Work instruction => Examine the data below and state how many lines contain "Cookies", offering no other words.

─── Data ───

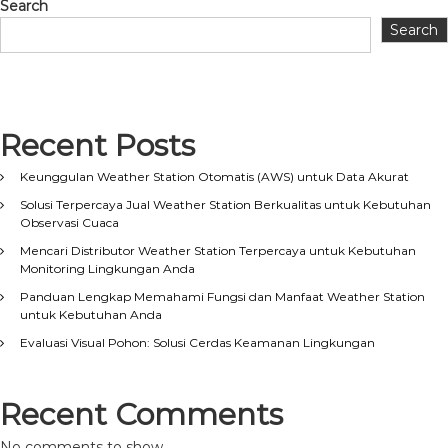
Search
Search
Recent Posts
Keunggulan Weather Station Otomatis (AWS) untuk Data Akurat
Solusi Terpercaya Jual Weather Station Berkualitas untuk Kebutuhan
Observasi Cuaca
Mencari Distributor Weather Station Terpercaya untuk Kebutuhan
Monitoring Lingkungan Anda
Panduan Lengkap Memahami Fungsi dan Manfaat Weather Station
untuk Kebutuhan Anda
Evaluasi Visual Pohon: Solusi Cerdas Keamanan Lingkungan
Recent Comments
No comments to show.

───
─── Data ───

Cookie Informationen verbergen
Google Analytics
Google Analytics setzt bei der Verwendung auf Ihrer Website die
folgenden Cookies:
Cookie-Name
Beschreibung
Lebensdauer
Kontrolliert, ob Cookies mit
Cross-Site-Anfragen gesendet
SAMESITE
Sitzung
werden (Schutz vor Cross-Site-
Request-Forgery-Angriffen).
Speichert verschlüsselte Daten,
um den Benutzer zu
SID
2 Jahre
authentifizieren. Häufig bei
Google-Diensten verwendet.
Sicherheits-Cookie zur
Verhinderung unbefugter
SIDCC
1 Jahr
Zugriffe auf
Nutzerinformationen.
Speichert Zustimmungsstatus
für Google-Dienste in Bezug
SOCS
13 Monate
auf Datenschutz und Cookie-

───

Reply => 2